I concur with both recommendations given by txbob. These methods will not necessarily give the actual memory bandwidth, but will return results that should be proportional to the actual bandwidth, which should be all that is needed to sort the GPU in the system by performance. Doing the actual measurements has the advantage of incorporating the performance impact of ECC (or any future changes in memory technology that may invalid a straightforward comparison by product of memory clock and memory interface width). Of course, memory performance is also a function of the access pattern, so it might make sense to use an actual relevant kernel from the application instead for ranking purposes.

As for the bandwidthTest application that ships with CUDA, I believe it measures the performance of cudaMemcpy (…, cudeMemcpyDeviceToDevice), which does map to a kernel running on the GPU; this can easily be confirmed with the CUDA profiler.

@njuffa,txbob: i agree with your remarks/recommandations.

All i need is a value which is proportional to the memory bandwidth of the respective GPU, so that i can switch to the GPU which is the ‘strongest’ for our algorithms (image processing stuff like optical flow, which is in 90% of the cases scaling with memory bandwidth).
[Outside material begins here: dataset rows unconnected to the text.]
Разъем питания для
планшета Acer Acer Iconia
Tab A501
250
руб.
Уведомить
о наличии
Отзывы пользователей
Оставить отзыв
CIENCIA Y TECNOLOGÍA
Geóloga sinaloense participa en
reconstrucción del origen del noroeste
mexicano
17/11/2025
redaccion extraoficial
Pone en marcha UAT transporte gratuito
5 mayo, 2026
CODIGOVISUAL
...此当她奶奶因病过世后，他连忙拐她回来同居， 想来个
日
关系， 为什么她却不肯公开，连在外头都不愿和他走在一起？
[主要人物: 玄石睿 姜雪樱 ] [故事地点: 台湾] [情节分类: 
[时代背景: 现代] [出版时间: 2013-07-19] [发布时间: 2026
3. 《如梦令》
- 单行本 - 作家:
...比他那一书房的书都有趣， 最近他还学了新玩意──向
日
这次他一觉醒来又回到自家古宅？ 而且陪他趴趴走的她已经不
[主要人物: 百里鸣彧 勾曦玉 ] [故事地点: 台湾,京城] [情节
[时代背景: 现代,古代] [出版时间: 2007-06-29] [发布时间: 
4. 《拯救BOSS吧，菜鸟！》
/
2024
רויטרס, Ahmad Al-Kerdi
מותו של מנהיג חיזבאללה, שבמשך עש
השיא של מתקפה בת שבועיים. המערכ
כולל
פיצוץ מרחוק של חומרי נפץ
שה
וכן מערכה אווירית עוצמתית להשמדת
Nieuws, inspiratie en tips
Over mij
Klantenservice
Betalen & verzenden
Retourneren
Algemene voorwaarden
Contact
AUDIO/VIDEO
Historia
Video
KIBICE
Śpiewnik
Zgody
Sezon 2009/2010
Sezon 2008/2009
Currently we have a heuristic to switch to the GPU with the highest number of CUDA cores (with an architecture-dependent weighting factor for the cores, e.g. a Maxwell-generation core is assumed to be 40% more ‘powerful’ than a Kepler-core).

But i noticed that it is the wrong strategy for some cases. E.g. i have a GTX 960 and GTX 770, and by this heuristic it switches to the GTX 960 which has half the memory bandwidth of the GTX 770 … so i have to change the strategy.

Both you previous and your planned approach make assumptions about the major bottleneck (FLOPS before, now memory bandwidth). Running a relevant actual kernel from the app for the ranking would have the advantage that the ranking remains valid should the bottleneck shift across a large spectrum of GPUs. Of course there may not be such a single representative kernel, or it exists, it may be too cumbersome to use for a quick check at app startup.

cudaMemcpyDeviceToDevice is not a driver api. I’d recommend the driver api for more control.

There is however: cuMemcpyDtoD.

I am not aware that these functions use kernels… that’s kinda odd… if calling an cuda api… would suddenly execute it’s own kernels ;)

Perhaps this might lead to some conflicts or other confusions in future… at least the kernel code is hidden from end user I’d think ? or the kernel code wasn’t usuable or something.

Futher more the profiler has very rarely worked on my system/gt 520… only time it worked was with cuda 4.0 or so… currently cuda 6.5 has problems with deep learning networks code or something.
also installation into visual studio didn’t go completely not sure way… maybe out of disk space at the time or so or maybe not.

I’ll wait for cuda 7 to sort things out.